Dataset items
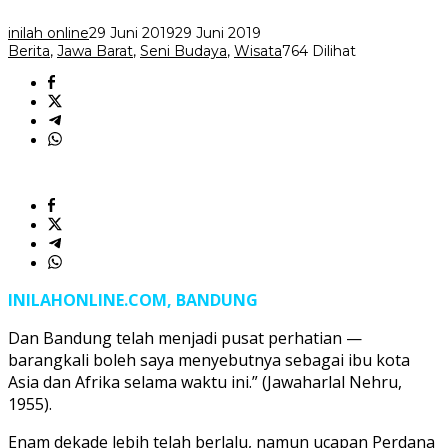
Panggung
inilah online
29 Juni 2019
29 Juni 2019
Berita
,
Jawa Barat
,
Seni Budaya
,
Wisata
764 Dilihat
INILAHONLINE.COM, BANDUNG
Dan Bandung telah menjadi pusat perhatian —
barangkali boleh saya menyebutnya sebagai ibu kota
Asia dan Afrika selama waktu ini.” (Jawaharlal Nehru,
1955).
Enam dekade lebih telah berlalu, namun ucapan Perdana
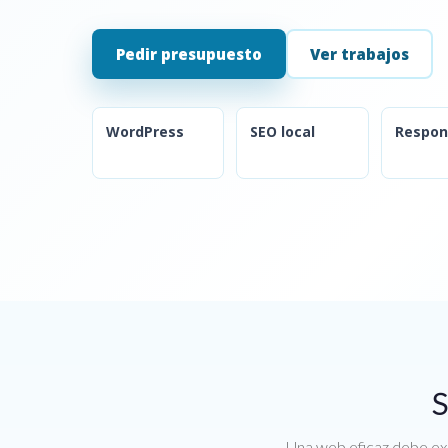
Pedir presupuesto
Ver trabajos
WordPress
SEO local
Respon
S
Una web eficaz debe exp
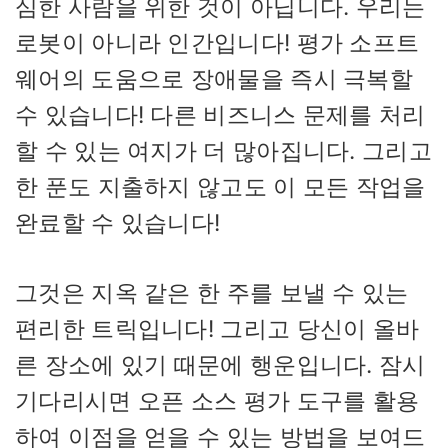
심한 사람을 위한 것이 아닙니다. 우리는
로봇이 아니라 인간입니다! 평가 소프트
웨어의 도움으로 장애물을 즉시 극복할
수 있습니다! 다른 비즈니스 문제를 처리
할 수 있는 여지가 더 많아집니다. 그리고
한 푼도 지출하지 않고도 이 모든 작업을
완료할 수 있습니다!
그것은 지옥 같은 한 주를 보낼 수 있는
편리한 트릭입니다! 그리고 당신이 올바
른 장소에 있기 때문에 행운입니다. 잠시
기다리시면 오픈 소스 평가 도구를 활용
하여 이점을 얻을 수 있는 방법을 보여드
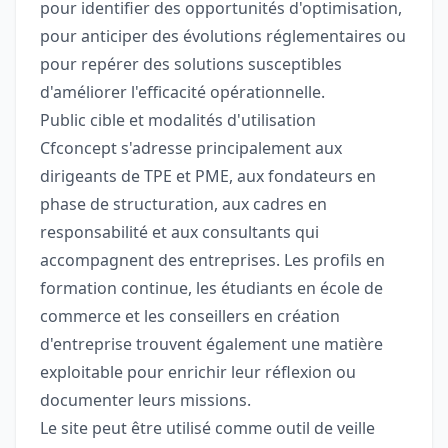
pour identifier des opportunités d'optimisation,
pour anticiper des évolutions réglementaires ou
pour repérer des solutions susceptibles
d'améliorer l'efficacité opérationnelle.
Public cible et modalités d'utilisation
Cfconcept s'adresse principalement aux
dirigeants de TPE et PME, aux fondateurs en
phase de structuration, aux cadres en
responsabilité et aux consultants qui
accompagnent des entreprises. Les profils en
formation continue, les étudiants en école de
commerce et les conseillers en création
d'entreprise trouvent également une matière
exploitable pour enrichir leur réflexion ou
documenter leurs missions.
Le site peut être utilisé comme outil de veille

The task: What is needed is an exact retyping of the lines from the start of the data through the line with "편리한 트릭입니다! 그리고 당신이 올바", with both end lines kept and every picture left out.

Output:
Panggung
inilah online
29 Juni 2019
29 Juni 2019
Berita
,
Jawa Barat
,
Seni Budaya
,
Wisata
764 Dilihat
INILAHONLINE.COM, BANDUNG
Dan Bandung telah menjadi pusat perhatian —
barangkali boleh saya menyebutnya sebagai ibu kota
Asia dan Afrika selama waktu ini.” (Jawaharlal Nehru,
1955).
Enam dekade lebih telah berlalu, namun ucapan Perdana
Pedir presupuesto
Ver trabajos
WordPress
SEO local
Respon
S
Una web eficaz debe exp
심한 사람을 위한 것이 아닙니다. 우리는
로봇이 아니라 인간입니다! 평가 소프트
웨어의 도움으로 장애물을 즉시 극복할
수 있습니다! 다른 비즈니스 문제를 처리
할 수 있는 여지가 더 많아집니다. 그리고
한 푼도 지출하지 않고도 이 모든 작업을
완료할 수 있습니다!
그것은 지옥 같은 한 주를 보낼 수 있는
편리한 트릭입니다! 그리고 당신이 올바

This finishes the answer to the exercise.